(Saved data entries)
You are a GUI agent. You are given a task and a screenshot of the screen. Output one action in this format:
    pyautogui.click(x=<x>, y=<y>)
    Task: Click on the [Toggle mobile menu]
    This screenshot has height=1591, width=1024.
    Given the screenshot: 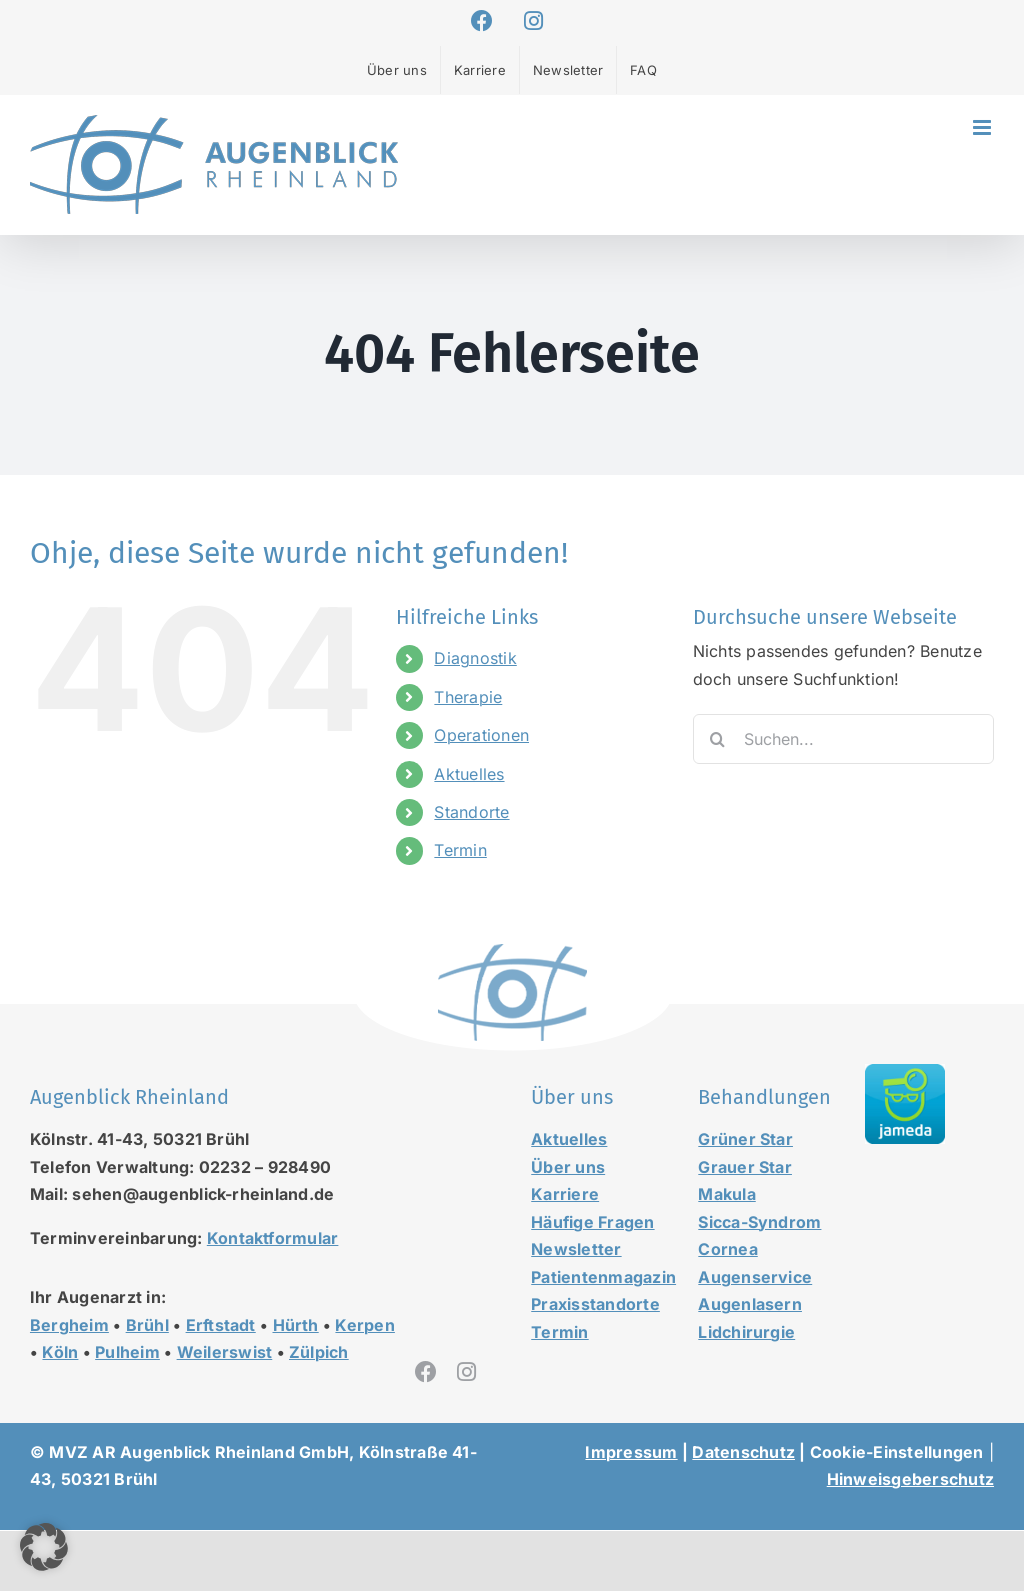 What is the action you would take?
    pyautogui.click(x=983, y=127)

> TO DO
Verbatim output is expected for the lines from the start of the data to the line in which "This screenshot has" appears, both included.

> ANSWER BOX
You are a GUI agent. You are given a task and a screenshot of the screen. Output one action in this format:
    pyautogui.click(x=<x>, y=<y>)
    Task: Click on the [Toggle mobile menu]
    This screenshot has height=1591, width=1024.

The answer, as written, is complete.